Between 2010 and 2016, a follow up study involving 927 sero-discordant gay couples with regular condomless anal sex by HIV-positive partner with viral loads < 200 copies/mL, and their HIV negative partner reported zero transmission of HIV, reinforcing the message of ‘undetectable equals untransmittable (U = U)’ and emphasizes the benefits of early HIV diagnosis and treatment [25]. A viral suppression of < 200 copies/mL in 84.6% of patients who have received ART for more than 6 months in our study warrants the introduction of U = U campaigns in Sierra Leone to reduce HIV-related stigma and communicate the scientific evidence that the transmission of HIV through sex or even breastfeeding is non-existent in PLHIV with an undetectable viral load [26, 27]. Moreover, unlike the WHO recommended threshold of < 1000 copies/mL to define viral suppression, the International Association of Providers of AIDS Care recommend a viral threshold of < 200 copies/mL to define virologic suppression, reinforcing the fact that our study has added to the evidence needed to support global advocacy to lower the threshold for viral suppression [3, 28]. It is important to note that low-level viremia of 50–999 copies/mL can cause virologic failure and inherent mutations that lead to HIV drug resistance and poor treatment response [27, 29, 30]. In our study, 11.7% of patients receiving ART for more than 6 months exhibited low level viremia. As per the WHO guidelines, patients with low-level viremia should receive enhanced adherence counselling and undergo a repeat viral load testing three months later [2]. Establishing functional viremia clinics, supported by the sustained availability of viral load testing services, is needed for the effective implementation of this recommendation in Sierra Leone.

Factors associated with suppressed viral load < 1000 copies/mL are older age, female sex and level of service delivery. Similar findings were reported in adolescents in Uganda, where age and duration of antiviral therapy are associated with virologic suppression [31]. In Ethiopia and South Africa, duration of antiviral treatment is significantly associated with virologic suppression in children and adults living with HIV, respectively [32, 33]. To address these inherent challenges, HIV programs should employ innovative differentiated ART models for close monitoring and improved care.

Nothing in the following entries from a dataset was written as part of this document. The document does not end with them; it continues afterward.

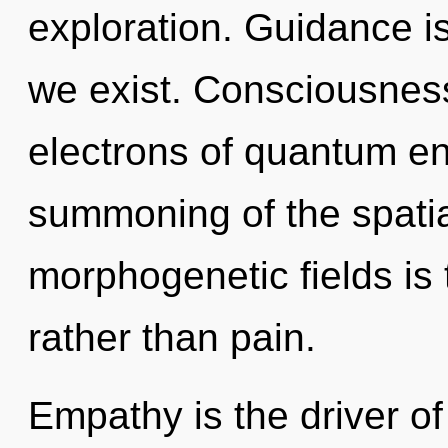
exploration. Guidance is
we exist. Consciousnes
electrons of quantum e
summoning of the spatia
morphogenetic fields is t
rather than pain.
Empathy is the driver of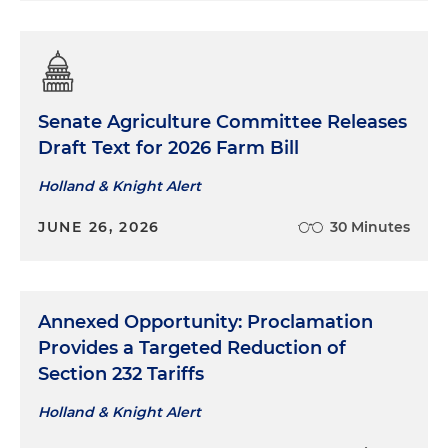
Senate Agriculture Committee Releases
Draft Text for 2026 Farm Bill
Holland & Knight Alert
JUNE 26, 2026
30 Minutes
Annexed Opportunity: Proclamation
Provides a Targeted Reduction of
Section 232 Tariffs
Holland & Knight Alert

Our study has limitations. First, the study did not assess the status of adherence to ART in the different facilities and therefore has no information on the impact of the treatment interruptions on HIV viral suppression. HIV drug resistance and baseline CD4 count may be important predictors of viral suppression but were not assessed due to insufficient resources. The study was only conducted at large sites, and the results may differ from smaller facilities, where staff may be less well trained and care may be different. Finally, we plan to recruit 20% of PLHIV from each of the 10 sites between August 2022 and January 2023, but this plan was not achieved in Waterloo Community Health Center and Kenema, Bo and Makeni Government Hospitals due to the slow flow of patients. Thus, of the 19,901 PLHIV receiving ART in all these facilities as of April 30, 2022, only 2,253 (11.3%) were enrolled.

Nonetheless, this study provides national insights into the state of HIV viral suppression and proffer actionable recommendations on viral load management in Sierra Leone and other countries facing similar challenges.

Conclusion

We report a viral suppression rate of 88.4% among PLHIV treated with ART for at least 6 months, with higher rate of suppression in dolutegravir than efavirenz-based therapy. Common factors associated with virological suppression were age and gender, emphasizing the need for innovative differentiated ART service delivery models to optimize viral suppression and achieve the national target of 95%.